Глубоко вдохнув и быстро выдохнув, Зузу повторил то, что хотел спросить. Четко и доходчиво.
- Люди улетают прочь. Зачем, мне неизвестно. Попробуйте выяснить это у них самих. Они должны знать.
- И на том спасибо, информатор недобитый!
Зузу пришел к выводу, что другие вопросы спрашивать у робота бесполезно, и, похлопав его по гладкой башке, удалился. Робот же, приведя в порядок механизм передвижения, укатил по своим делам в лабиринт коридоров, лестниц и конвейерных дорожек, оставляя за собой след от протекающего масла.

Он вышел из здания на аэрогидравлическую остановку, где размещались флаеры и пневмокары, аэробусы и автолеты, рейсовые монотрэмы и даже приватные телепорталы, ужасно дорогостоящее удовольствие. Окинув изучающим взором столпившихся и выстроившихся в очереди пассажиров, он сконцентрировался на том, чтобы как можно удачно вычислить самого подходящего кандидата на роль осведомителя. Выискать такого было задачей не из легких. Пока он озирался и приглядывался к лицам сограждан, его раз шесть толкнули, раза три-четыре наступили на ноги и где-то десять раз сжали в толчее, в которую он по неосмотрительности вклинился. Городской транспорт подъезжал и уезжал, пассажиры прибывали и убывали, а он, Зузу, о сю пору никак не находил человека с располагающей внешностью и приветливой натурой, способного ввести его в перипетии происшедших событий, в существовании которых он нисколько не сомневался.
Сплошная серая масса, остервенелое быдло! Во что превратился его народ?!
Но вот, кажется, ему посчастливилось углядеть в скоплении черствых рыл одно симпатичное личико и при том вполне добродушное. Появившееся и тут же исчезнувшее. Толпа беспощадно поглотила это лицо, и как Зузу не пытался пробиться сквозь нее, добиться результата ему не удалось, его только больше от него оттеснили. Куда-то за разделительную полосу остановки, к лавочкам и автоматам с газированной водой.   
Измученный ходьбой и сморенный жарой (в небе полыхало солнце), он грузно опустился на одну из свободных скамеек, коих в общем-то было не так уж и много.

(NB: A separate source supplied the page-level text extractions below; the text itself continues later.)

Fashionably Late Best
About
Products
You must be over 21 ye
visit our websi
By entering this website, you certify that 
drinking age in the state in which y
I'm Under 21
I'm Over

Его начали одолевать мысли о родных. Ох, как же он по ним соскучился и стосковался! Братец Зизи. Тетя Муму. Дядя Пепе. Сестрица Люлю. Дорогие родители - мать Тити и отец Сиси. Милая жена - Кака. Сын Жожо и дочери - Гугу и Гага. А сколько у него было дальних родственников?! Эх, никаких пальцев на ногах и руках не хватит, чтобы их всех перечислить. Такое у него было огромное семейство. А теперь - есть ли оно у него теперь? Не случится ли так, что, когда он позвонит в звонок дома, на порог выйдет его привечать такое же быдло вместо когда-то любящей супруги и умильных детей. От такой беспросветной мысли его бросило в дрожь. Ужас обуял им и поработил, подчинил себе его мышление.
Изнывая от солнцепека и обливаясь потом, он расстегнул молнию на скафандре и, сняв его, положил подле себя на лавочке.
Здесь, на цветущей аллее, народа обреталось существенно меньше, чем на стоянке, и Зузу вздохнул с облегчением - большие сборища людей его весьма тревожили и настораживали.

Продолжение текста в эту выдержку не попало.